## PROBLEM DETAILS
Begin at the line containing "Segment: small bowel." and reproduce every line through the end of the entries below. Nothing else should appear.

##### SUPPLIED DATA

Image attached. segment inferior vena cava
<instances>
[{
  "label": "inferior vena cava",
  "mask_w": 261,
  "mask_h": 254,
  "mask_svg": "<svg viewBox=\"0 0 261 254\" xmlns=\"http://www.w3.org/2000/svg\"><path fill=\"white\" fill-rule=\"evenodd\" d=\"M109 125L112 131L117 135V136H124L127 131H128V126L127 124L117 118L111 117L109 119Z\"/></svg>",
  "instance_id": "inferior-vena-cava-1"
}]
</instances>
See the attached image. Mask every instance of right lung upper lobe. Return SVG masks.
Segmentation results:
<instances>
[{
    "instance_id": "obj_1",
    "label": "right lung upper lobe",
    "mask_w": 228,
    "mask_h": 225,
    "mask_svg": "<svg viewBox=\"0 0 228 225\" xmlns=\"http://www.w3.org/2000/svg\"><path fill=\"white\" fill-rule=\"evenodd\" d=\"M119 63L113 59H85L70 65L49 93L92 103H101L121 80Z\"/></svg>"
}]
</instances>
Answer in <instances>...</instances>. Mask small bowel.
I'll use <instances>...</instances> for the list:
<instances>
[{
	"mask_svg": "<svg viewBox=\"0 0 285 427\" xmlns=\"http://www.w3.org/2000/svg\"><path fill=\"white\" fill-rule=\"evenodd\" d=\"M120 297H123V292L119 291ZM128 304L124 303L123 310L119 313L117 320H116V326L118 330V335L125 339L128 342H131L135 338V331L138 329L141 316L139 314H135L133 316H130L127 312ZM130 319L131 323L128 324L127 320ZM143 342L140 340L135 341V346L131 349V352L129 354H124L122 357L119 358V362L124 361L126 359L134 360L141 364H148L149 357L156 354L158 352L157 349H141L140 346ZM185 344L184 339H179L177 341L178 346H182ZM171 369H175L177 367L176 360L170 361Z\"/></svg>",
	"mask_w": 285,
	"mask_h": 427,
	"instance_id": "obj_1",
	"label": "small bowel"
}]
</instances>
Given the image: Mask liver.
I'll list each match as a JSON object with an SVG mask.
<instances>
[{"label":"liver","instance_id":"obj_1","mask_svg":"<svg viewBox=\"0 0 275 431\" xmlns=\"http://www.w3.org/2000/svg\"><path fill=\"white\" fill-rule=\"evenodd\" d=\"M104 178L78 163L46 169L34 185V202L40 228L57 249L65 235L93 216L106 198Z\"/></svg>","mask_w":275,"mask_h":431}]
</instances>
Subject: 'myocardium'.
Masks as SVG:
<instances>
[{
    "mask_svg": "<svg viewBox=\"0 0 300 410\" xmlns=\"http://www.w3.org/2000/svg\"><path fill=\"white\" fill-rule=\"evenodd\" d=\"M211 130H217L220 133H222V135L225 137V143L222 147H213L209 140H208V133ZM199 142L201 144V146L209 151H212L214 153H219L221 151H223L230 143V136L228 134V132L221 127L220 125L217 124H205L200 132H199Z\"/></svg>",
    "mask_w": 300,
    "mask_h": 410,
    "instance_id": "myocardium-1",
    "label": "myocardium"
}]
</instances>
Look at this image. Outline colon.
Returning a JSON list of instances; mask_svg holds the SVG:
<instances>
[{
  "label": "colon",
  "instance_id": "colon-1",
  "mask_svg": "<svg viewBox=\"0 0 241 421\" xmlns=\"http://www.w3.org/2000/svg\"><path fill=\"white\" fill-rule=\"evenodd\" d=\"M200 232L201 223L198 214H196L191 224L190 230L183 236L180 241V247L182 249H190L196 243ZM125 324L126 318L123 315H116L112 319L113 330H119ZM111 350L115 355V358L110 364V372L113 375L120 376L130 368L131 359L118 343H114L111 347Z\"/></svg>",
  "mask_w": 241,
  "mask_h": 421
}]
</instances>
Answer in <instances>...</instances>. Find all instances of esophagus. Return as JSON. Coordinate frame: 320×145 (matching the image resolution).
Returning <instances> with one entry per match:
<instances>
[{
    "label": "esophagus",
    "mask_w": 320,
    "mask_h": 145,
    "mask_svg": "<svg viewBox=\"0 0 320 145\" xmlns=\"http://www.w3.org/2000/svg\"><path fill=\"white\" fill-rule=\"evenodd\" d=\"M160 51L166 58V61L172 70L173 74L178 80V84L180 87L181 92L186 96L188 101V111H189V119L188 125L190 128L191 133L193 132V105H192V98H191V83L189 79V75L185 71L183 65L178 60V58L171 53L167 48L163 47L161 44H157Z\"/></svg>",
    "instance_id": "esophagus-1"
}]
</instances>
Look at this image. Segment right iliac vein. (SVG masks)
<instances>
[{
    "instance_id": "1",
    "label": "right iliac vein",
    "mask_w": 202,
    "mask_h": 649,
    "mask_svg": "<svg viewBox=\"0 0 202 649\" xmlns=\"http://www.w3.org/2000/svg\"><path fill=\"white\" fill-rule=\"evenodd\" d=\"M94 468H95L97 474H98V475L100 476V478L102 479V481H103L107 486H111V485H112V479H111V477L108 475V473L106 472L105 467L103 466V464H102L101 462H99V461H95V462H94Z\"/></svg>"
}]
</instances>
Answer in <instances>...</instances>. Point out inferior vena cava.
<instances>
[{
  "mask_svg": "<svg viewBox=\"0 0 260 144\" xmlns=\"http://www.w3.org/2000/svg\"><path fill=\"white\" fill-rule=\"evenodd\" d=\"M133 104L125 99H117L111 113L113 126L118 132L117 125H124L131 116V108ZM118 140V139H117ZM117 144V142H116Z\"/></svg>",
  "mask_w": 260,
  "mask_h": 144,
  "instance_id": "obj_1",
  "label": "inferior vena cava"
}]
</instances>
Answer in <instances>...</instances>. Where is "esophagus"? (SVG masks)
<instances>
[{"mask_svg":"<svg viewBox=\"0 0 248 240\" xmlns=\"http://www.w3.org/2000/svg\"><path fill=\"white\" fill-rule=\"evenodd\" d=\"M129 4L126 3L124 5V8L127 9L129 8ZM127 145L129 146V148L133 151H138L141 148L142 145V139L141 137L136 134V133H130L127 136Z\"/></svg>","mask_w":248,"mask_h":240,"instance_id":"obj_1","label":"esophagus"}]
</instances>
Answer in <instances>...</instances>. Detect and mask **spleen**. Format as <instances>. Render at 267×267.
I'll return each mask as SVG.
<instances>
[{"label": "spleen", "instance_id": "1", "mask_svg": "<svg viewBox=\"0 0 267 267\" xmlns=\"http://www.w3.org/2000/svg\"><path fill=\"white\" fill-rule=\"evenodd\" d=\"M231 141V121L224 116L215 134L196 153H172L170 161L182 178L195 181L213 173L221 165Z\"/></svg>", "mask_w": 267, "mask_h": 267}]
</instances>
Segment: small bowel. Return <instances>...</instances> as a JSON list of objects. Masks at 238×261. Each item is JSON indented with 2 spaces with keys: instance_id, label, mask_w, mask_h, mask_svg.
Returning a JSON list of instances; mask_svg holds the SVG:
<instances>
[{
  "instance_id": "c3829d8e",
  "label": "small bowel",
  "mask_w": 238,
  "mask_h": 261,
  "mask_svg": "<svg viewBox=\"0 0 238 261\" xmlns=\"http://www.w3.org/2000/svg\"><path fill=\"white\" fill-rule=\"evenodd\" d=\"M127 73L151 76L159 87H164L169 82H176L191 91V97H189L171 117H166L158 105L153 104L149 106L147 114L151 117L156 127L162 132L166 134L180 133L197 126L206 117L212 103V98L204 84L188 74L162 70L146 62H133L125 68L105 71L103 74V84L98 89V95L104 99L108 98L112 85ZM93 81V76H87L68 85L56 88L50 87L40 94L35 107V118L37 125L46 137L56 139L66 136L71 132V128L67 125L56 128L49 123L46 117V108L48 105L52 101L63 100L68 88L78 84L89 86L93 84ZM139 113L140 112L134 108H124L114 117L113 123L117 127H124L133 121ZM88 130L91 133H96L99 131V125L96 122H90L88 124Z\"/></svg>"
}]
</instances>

##########

## TASK RESULT
Segment: small bowel. Return <instances>...</instances> as a JSON list of objects. Masks at 238×261. Each item is JSON indented with 2 spaces with keys: instance_id, label, mask_w, mask_h, mask_svg.
Returning a JSON list of instances; mask_svg holds the SVG:
<instances>
[{
  "instance_id": "c3829d8e",
  "label": "small bowel",
  "mask_w": 238,
  "mask_h": 261,
  "mask_svg": "<svg viewBox=\"0 0 238 261\" xmlns=\"http://www.w3.org/2000/svg\"><path fill=\"white\" fill-rule=\"evenodd\" d=\"M127 73L151 76L159 87H164L169 82H176L191 91V97H189L171 117H166L158 105L153 104L149 106L147 114L151 117L156 127L162 132L166 134L180 133L197 126L206 117L212 103V98L204 84L188 74L162 70L146 62H133L125 68L105 71L103 74V84L98 89V95L104 99L108 98L112 85ZM93 81V76H87L68 85L56 88L50 87L40 94L35 107V118L37 125L46 137L56 139L66 136L71 132V128L67 125L56 128L49 123L46 117V108L48 105L52 101L63 100L68 88L78 84L89 86L93 84ZM139 113L140 112L134 108H124L114 117L113 123L117 127H124L133 121ZM88 130L91 133H96L99 131V125L96 122H90L88 124Z\"/></svg>"
}]
</instances>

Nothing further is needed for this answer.